Haskell's function composition and performance

Posted on August 1, 2018 by xp
Tags: Programming, Haskell

Haskell is a pure functional programming language, therefore, function composition is inherent in the way we code in Haskell. And the Haskell platform libraries do provide a lot of functions to make life easier, you just combine them, in the right order, to create your solution, which is really neat.

For example, let’s take a look at the following code:

let n = 1000
let a = (map (* 2)) . (filter even) $ [1..n]
print $ length a

It takes a list of integers, filters out all odd numbers, and doubles all the even numbers (multiply each one of them by 2). Then, we just count of the numbers in the final list, and print out the result. The functions map, filter, even etc, are all provided in the standard library. As you can see, you can easily compose very complex solutions by chaining functions together, until you get the result you want. And this is the basic pattern of functional programming.

However, what’s wrong with that?

Nothing wrong obviously, but you really want to know how these functions are defined, and you want to be careful what kind of data you are working with, especially, if performance is important.

What if n in the code above is large, let’s say, 100 million? Then, when you run the code above, you get:

time ./test

real	0m8.775s
user	0m10.512s
sys	0m1.018s

It took more than 8.775 seconds! Why? Well, the code involves many many recursions, and many many list concatenation. In this case, the function filter is the killer. It takes a predicate and a list, and applies the predicate, recursively, to each element in the list, and concatenate back to a new resulting list. And we have not even looked at the operational cost of other functions yet.

Now, let’s see how the performance number would differ, if we just use normal list comprehension, another functional programming pattern which is akin to looping in other languages:

let n = 1000
let a = [x*2 | x <- [1..n], x `rem` 2 == 0]
print $ length a

And the execution time was:

time ./test

real	0m4.155s
user	0m4.886s
sys	0m0.500s

As you see, this is a lot faster than the previous code.

Conclusion

Function composition is great, and it makes your codes more readable and easier to understand, but just be careful about the data that you are applying these functions to. You really want to know how thet are defined, before you use them.

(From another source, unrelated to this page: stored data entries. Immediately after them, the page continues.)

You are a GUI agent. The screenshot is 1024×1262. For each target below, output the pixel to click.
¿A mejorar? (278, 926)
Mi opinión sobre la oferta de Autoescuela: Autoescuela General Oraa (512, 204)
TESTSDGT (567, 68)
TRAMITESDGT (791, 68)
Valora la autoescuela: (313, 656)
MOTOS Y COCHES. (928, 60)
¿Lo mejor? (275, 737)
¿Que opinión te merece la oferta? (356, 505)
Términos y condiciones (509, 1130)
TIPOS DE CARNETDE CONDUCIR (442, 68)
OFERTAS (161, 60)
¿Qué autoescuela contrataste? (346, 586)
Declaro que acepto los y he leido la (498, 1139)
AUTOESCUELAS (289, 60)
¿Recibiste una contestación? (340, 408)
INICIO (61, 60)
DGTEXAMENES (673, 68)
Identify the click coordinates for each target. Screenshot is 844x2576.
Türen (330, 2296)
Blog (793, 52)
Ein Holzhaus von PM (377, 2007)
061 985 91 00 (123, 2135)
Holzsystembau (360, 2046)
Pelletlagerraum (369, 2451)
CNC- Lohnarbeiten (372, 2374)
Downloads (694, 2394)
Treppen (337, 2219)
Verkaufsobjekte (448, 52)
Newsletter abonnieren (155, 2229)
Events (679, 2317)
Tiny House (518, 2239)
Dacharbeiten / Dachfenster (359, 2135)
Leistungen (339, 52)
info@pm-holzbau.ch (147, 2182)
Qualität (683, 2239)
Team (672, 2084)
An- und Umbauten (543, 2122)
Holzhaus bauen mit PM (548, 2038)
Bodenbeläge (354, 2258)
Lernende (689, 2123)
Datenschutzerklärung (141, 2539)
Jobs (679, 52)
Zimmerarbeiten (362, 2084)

Does it mean that list comprehension, thus looping, will always be faster? Not necessarily. If you have tail recursion, there’s no overhead and the performance would be very similar to a loop. As a matter of fact, the code generated by the compiler would be almost the same as code generated from a normal loop.

Besides, in both examples above, we are running the programs with only one single core. In an era of multi-core programming, you really want to utilize all the CPUs and cores that you have. To take advantage of all these computing power, you want to divide the task into smaller tasks, and distribute the smaller tasks to all cores to compute in parallel. Dividing up a large task into smaller parallel tasks while performing list comprehension is going to be pretty hard, while it would be much easier if you use higher order function.

We will take a look at this issue in a future post.